An adversary can exploit this vulnerability to compromise your network and steal information, encrypt data for ransom, or even execute a destructive attack. Leaders at all organizations must immediately address this incident by asking their IT personnel:

  • What steps your organization has taken;
  • Whether your organization has the technical capability to follow the guidance provided below; and
  • If your organization does not have the capability to follow the guidance below, whether third-party IT security support has been requested.
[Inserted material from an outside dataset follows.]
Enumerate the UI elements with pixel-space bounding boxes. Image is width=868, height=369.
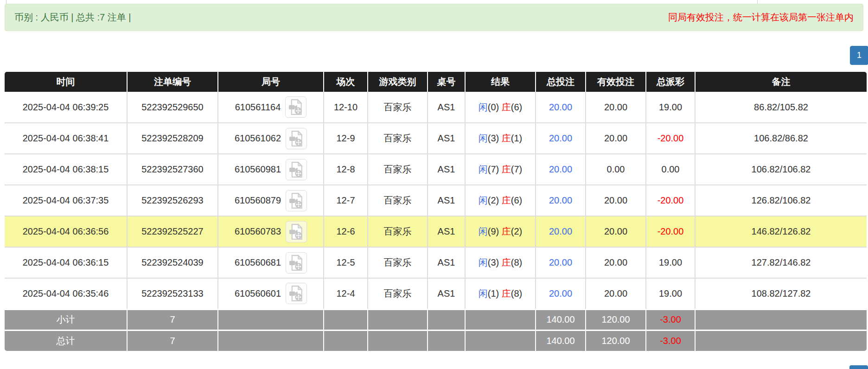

Leaders should request frequent updates from in-house or third-party IT personnel on progress in implementing the guidance below until completed.

For IT Security Staff:

As exploitation of these vulnerabilities is widespread and indiscriminate, CISA strongly advises all system owners complete the following steps:

  1. If you have the capability, follow the guidance in CISA Alert AA21-062A: Mitigate Microsoft Exchange Server Vulnerabilities to create a forensic image of your system.
  2. (Updated March 31, 2021) Run the Microsoft Test-ProxyLogon.ps1 script to check for indicators of compromise (IOCs) related to this incident.
  3. (Updated March 31, 2021) Run the Microsoft Exchange On-premises Mitigation Tool (EOMT.ps1).
    According to Microsoft, this tool:

    •    Mitigates against current known attacks using CVE-2021-26855 via a URL Rewrite configuration.
    •    Scans the Exchange Server using the Microsoft Safety Scanner.
    •    Attempt to remediate compromises detected by the Microsoft Safety Scanner.
    Note: CISA recommends reviewing the EOMT.ps1 blog post for directions on using the tool.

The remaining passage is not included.